→ **WHAT THE EXERCISE ASKS**
Every record below must be returned word for word, with the pictures left out.

BEGIN PROVIDED DATA

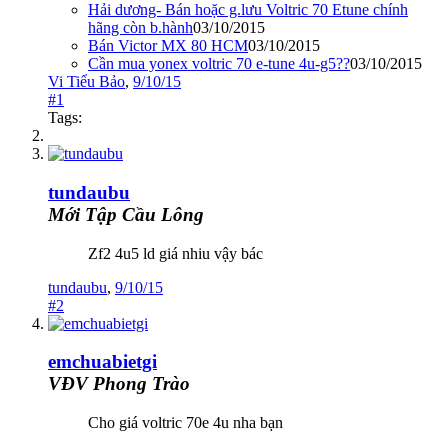
Hải dương- Bán hoặc g.lưu Voltric 70 Etune chính
hãng còn b.hành
03/10/2015
Bán Victor MX 80 HCM
03/10/2015
Cần mua yonex voltric 70 e-tune 4u-g5??
03/10/2015
Vi Tiểu Bảo
,
9/10/15
#1
Tags:
tundaubu
Mới Tập Cầu Lông
Zf2 4u5 ld giá nhiu vậy bác
tundaubu
,
9/10/15
#2
emchuabietgi
VĐV Phong Trào
Cho giá voltric 70e 4u nha bạn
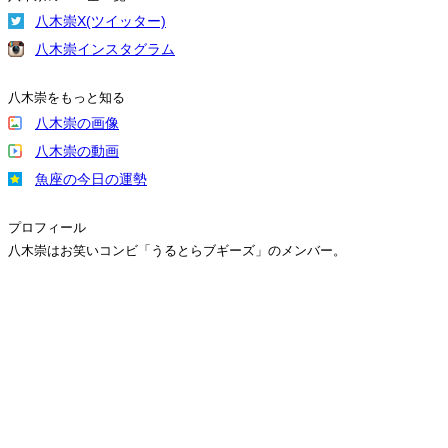
八木崇X(ツイッター)
八木崇インスタグラム
八木崇をもっと知る
八木崇の画像
八木崇の動画
魚座の今日の運勢
プロフィール
八木崇はお笑いコンビ「うるとらブギーズ」のメンバー。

END PROVIDED DATA

→ **OUTPUT FOR THIS EXERCISE**
Hải dương- Bán hoặc g.lưu Voltric 70 Etune chính
hãng còn b.hành
03/10/2015
Bán Victor MX 80 HCM
03/10/2015
Cần mua yonex voltric 70 e-tune 4u-g5??
03/10/2015
Vi Tiểu Bảo
,
9/10/15
#1
Tags:
tundaubu
Mới Tập Cầu Lông
Zf2 4u5 ld giá nhiu vậy bác
tundaubu
,
9/10/15
#2
emchuabietgi
VĐV Phong Trào
Cho giá voltric 70e 4u nha bạn
八木崇X(ツイッター)
八木崇インスタグラム
八木崇をもっと知る
八木崇の画像
八木崇の動画
魚座の今日の運勢
プロフィール
八木崇はお笑いコンビ「うるとらブギーズ」のメンバー。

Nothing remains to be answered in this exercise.